(INSTRUCTIONS FOR THE TASK) Repeat the records exactly as given. Do not include the pictures.

+++

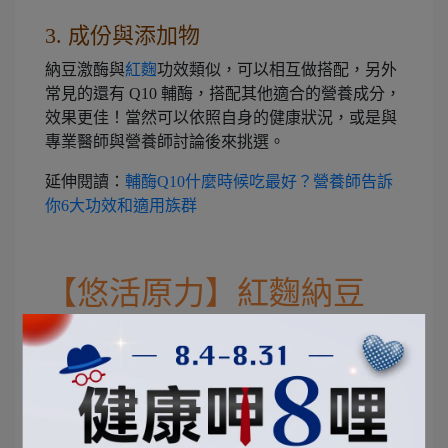
3. 成份與添加物
納豆激酶與
紅麴
功效類似，可以相互做搭配，另外
常見的還有 Q10 輔酶，搭配其他適合的營養成分，
效果更佳！當然可以依照自身的健康狀況，或是與
專業醫師與營養師討論後來挑選。
延伸閱讀：
輔酶Q10什麼時候吃最好？營養師告訴
你6大功效和適用族群
【悠活原力】紅麴納豆
Q10膠囊（60粒）
結帳輸入優惠碼
『YOHOBLOG』再折50
元！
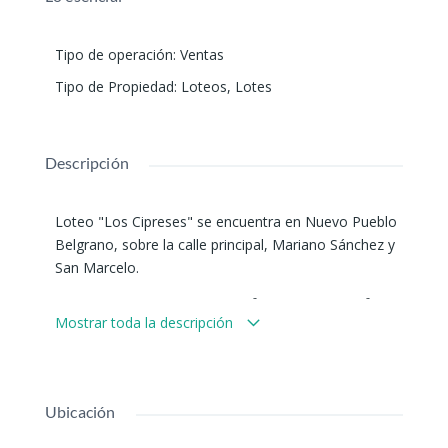
Tipo de operación
:
Ventas
Tipo de Propiedad
:
Loteos
,
Lotes
Descripción
Loteo "Los Cipreses" se encuentra en Nuevo Pueblo
Belgrano, sobre la calle principal, Mariano Sánchez y
San Marcelo.
Los lotes van desde los 450 m² hasta los 850 m².
Mostrar toda la descripción
Opciones de pago:
- Desde USD 22.000 de contado.
- Financiado 100% en cuotas de USD 500 c/u.
Ubicación
Contará con servicios de luz, agua, gas natural y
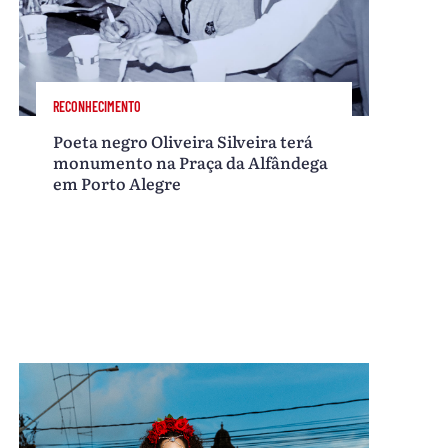
RECONHECIMENTO
Poeta negro Oliveira Silveira terá
monumento na Praça da Alfândega
em Porto Alegre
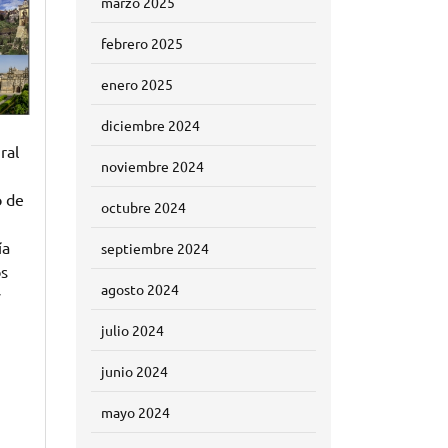
marzo 2025
febrero 2025
enero 2025
diciembre 2024
ral
noviembre 2024
o de
octubre 2024
ía
septiembre 2024
os
agosto 2024
y
julio 2024
junio 2024
mayo 2024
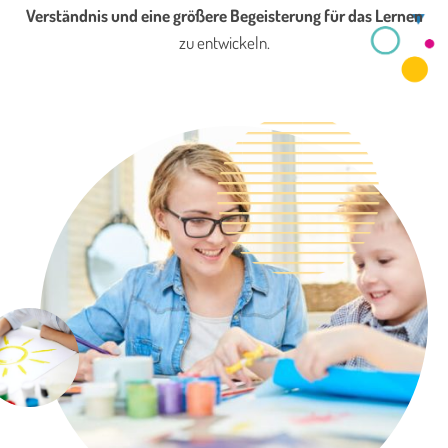
Verständnis und eine größere Begeisterung für das Lernen
zu entwickeln.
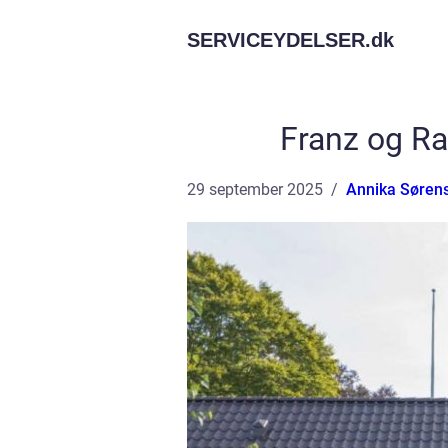
SERVICEYDELSER.
dk
Franz og Ra
29 september 2025
Annika Søren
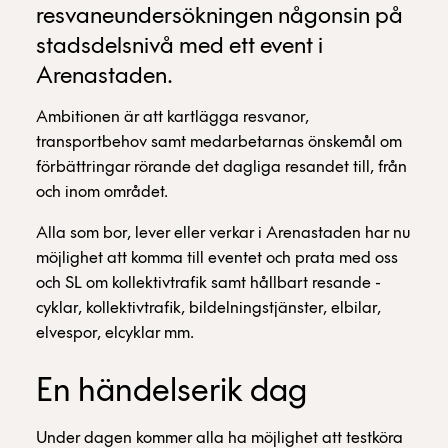
resvaneundersökningen någonsin på
stadsdelsnivå med ett event i
Arenastaden.
Ambitionen är att kartlägga resvanor,
transportbehov samt medarbetarnas önskemål om
förbättringar rörande det dagliga resandet till, från
och inom området.
Alla som bor, lever eller verkar i Arenastaden har nu
möjlighet att komma till eventet och prata med oss
och SL om kollektivtrafik samt hållbart resande -
cyklar, kollektivtrafik, bildelningstjänster, elbilar,
elvespor, elcyklar mm.
En händelserik dag
Under dagen kommer alla ha möjlighet att testköra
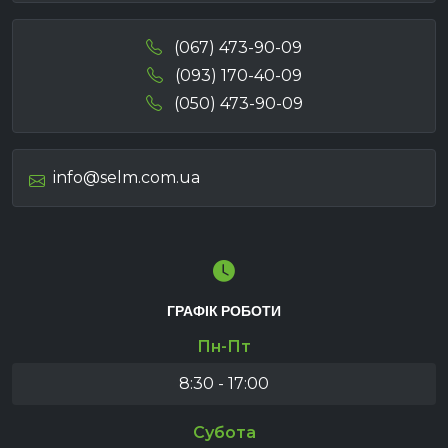
(067) 473-90-09
(093) 170-40-09
(050) 473-90-09
info@selm.com.ua
ГРАФІК РОБОТИ
Пн-Пт
8:30 - 17:00
Субота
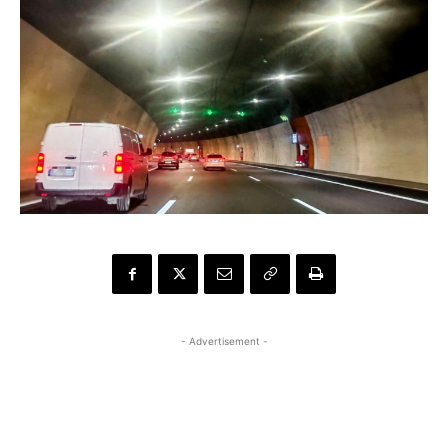
- Advertisement -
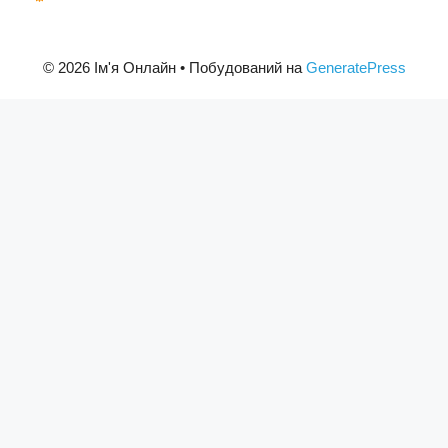
© 2026 Ім'я Онлайн
• Побудований на
GeneratePress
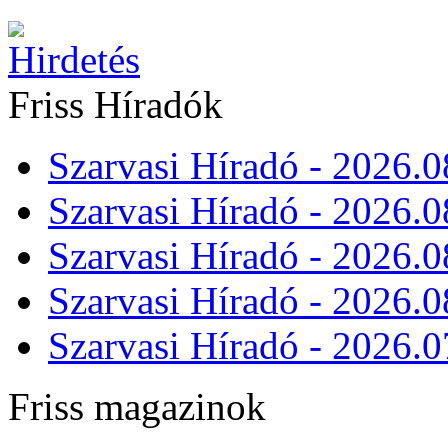
Friss Híradók
Szarvasi Híradó - 2026.0
Szarvasi Híradó - 2026.0
Szarvasi Híradó - 2026.0
Szarvasi Híradó - 2026.0
Szarvasi Híradó - 2026.0
Friss magazinok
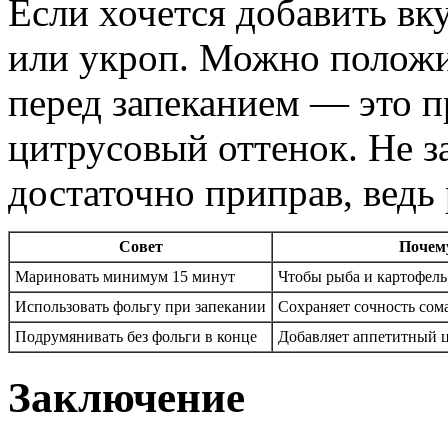
Если хочется добавить вк
или укроп. Можно положи
перед запеканием — это 
цитрусовый оттенок. Не з
достаточно приправ, ведь
Совет
Почем
Мариновать минимум 15 минут
Чтобы рыба и картофель
Использовать фольгу при запекании
Сохраняет сочность сом
Подрумянивать без фольги в конце
Добавляет аппетитный ц
Заключение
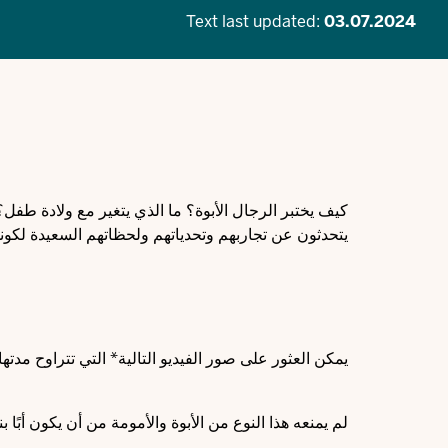
Text last updated:
03.07.2024
كيف يختبر الرجال الأبوة؟ ما الذي يتغير مع ولادة طفل
يتحدثون عن تجاربهم وتحدياتهم ولحظاتهم السعيدة لكونهم
يمكن العثور على صور الفيديو التالية* التي تتراوح مدتها من خمس 
لم يمنعه هذا النوع من الأبوة والأمومة من أن يكون أبًا بنسبة 150% لأبنائه 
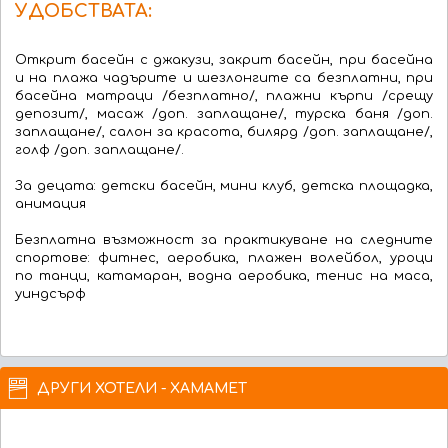
УДОБСТВАТА:
Открит басейн с джакузи, закрит басейн, при басейна
и на плажа чадърите и шезлонгите са безплатни, при
басейна матраци /безплатно/, плажни кърпи /срещу
депозит/, масаж /доп. заплащане/, турска баня /доп.
заплащане/, салон за красота, билярд /доп. заплащане/,
голф /доп. заплащане/.
За децата: детски басейн, мини клуб, детска площадка,
анимация
Безплатна възможност за практикуване на следните
спортове: фитнес, аеробика, плажен волейбол, уроци
по танци, катамаран, водна аеробика, тенис на маса,
уиндсърф
ДРУГИ ХОТЕЛИ - ХАМАМЕТ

+++

(RESULT OF THIS EXERCISE)
3. 成份與添加物
納豆激酶與
紅麴
功效類似，可以相互做搭配，另外
常見的還有 Q10 輔酶，搭配其他適合的營養成分，
效果更佳！當然可以依照自身的健康狀況，或是與
專業醫師與營養師討論後來挑選。
延伸閱讀：
輔酶Q10什麼時候吃最好？營養師告訴
你6大功效和適用族群
【悠活原力】紅麴納豆
Q10膠囊（60粒）
結帳輸入優惠碼
『YOHOBLOG』再折50
元！
Tipo de operación
:
Ventas
Tipo de Propiedad
:
Loteos
,
Lotes
Descripción
Loteo "Los Cipreses" se encuentra en Nuevo Pueblo
Belgrano, sobre la calle principal, Mariano Sánchez y
San Marcelo.
Los lotes van desde los 450 m² hasta los 850 m².
Mostrar toda la descripción
Opciones de pago:
- Desde USD 22.000 de contado.
- Financiado 100% en cuotas de USD 500 c/u.
Ubicación
Contará con servicios de luz, agua, gas natural y
RECONHECIMENTO
Poeta negro Oliveira Silveira terá
monumento na Praça da Alfândega
em Porto Alegre
marzo 2025
febrero 2025
enero 2025
diciembre 2024
ral
noviembre 2024
o de
octubre 2024
ía
septiembre 2024
os
agosto 2024
y
julio 2024
junio 2024
mayo 2024
Verständnis und eine größere Begeisterung für das Lernen
zu entwickeln.
SERVICEYDELSER.
dk
Franz og Ra
29 september 2025
Annika Søren
resvaneundersökningen någonsin på
stadsdelsnivå med ett event i
Arenastaden.
Ambitionen är att kartlägga resvanor,
transportbehov samt medarbetarnas önskemål om
förbättringar rörande det dagliga resandet till, från
och inom området.
Alla som bor, lever eller verkar i Arenastaden har nu
möjlighet att komma till eventet och prata med oss
och SL om kollektivtrafik samt hållbart resande -
cyklar, kollektivtrafik, bildelningstjänster, elbilar,
elvespor, elcyklar mm.
En händelserik dag
Under dagen kommer alla ha möjlighet att testköra
(067) 473-90-09
(093) 170-40-09
(050) 473-90-09
info@selm.com.ua
ГРАФІК РОБОТИ
Пн-Пт
8:30 - 17:00
Субота
- Advertisement -
© 2026 Ім'я Онлайн
• Побудований на
GeneratePress
Friss Híradók
Szarvasi Híradó - 2026.0
Szarvasi Híradó - 2026.0
Szarvasi Híradó - 2026.0
Szarvasi Híradó - 2026.0
Szarvasi Híradó - 2026.0
Friss magazinok
Если хочется добавить вк
или укроп. Можно положи
перед запеканием — это 
цитрусовый оттенок. Не з
достаточно приправ, ведь
Совет
Почем
Мариновать минимум 15 минут
Чтобы рыба и картофель
Использовать фольгу при запекании
Сохраняет сочность сом
Подрумянивать без фольги в конце
Добавляет аппетитный ц
Заключение
Text last updated:
03.07.2024
كيف يختبر الرجال الأبوة؟ ما الذي يتغير مع ولادة طفل
يتحدثون عن تجاربهم وتحدياتهم ولحظاتهم السعيدة لكونهم
يمكن العثور على صور الفيديو التالية* التي تتراوح مدتها من خمس 
لم يمنعه هذا النوع من الأبوة والأمومة من أن يكون أبًا بنسبة 150% لأبنائه 
УДОБСТВАТА:
Открит басейн с джакузи, закрит басейн, при басейна
и на плажа чадърите и шезлонгите са безплатни, при
басейна матраци /безплатно/, плажни кърпи /срещу
депозит/, масаж /доп. заплащане/, турска баня /доп.
заплащане/, салон за красота, билярд /доп. заплащане/,
голф /доп. заплащане/.
За децата: детски басейн, мини клуб, детска площадка,
анимация
Безплатна възможност за практикуване на следните
спортове: фитнес, аеробика, плажен волейбол, уроци
по танци, катамаран, водна аеробика, тенис на маса,
уиндсърф
ДРУГИ ХОТЕЛИ - ХАМАМЕТ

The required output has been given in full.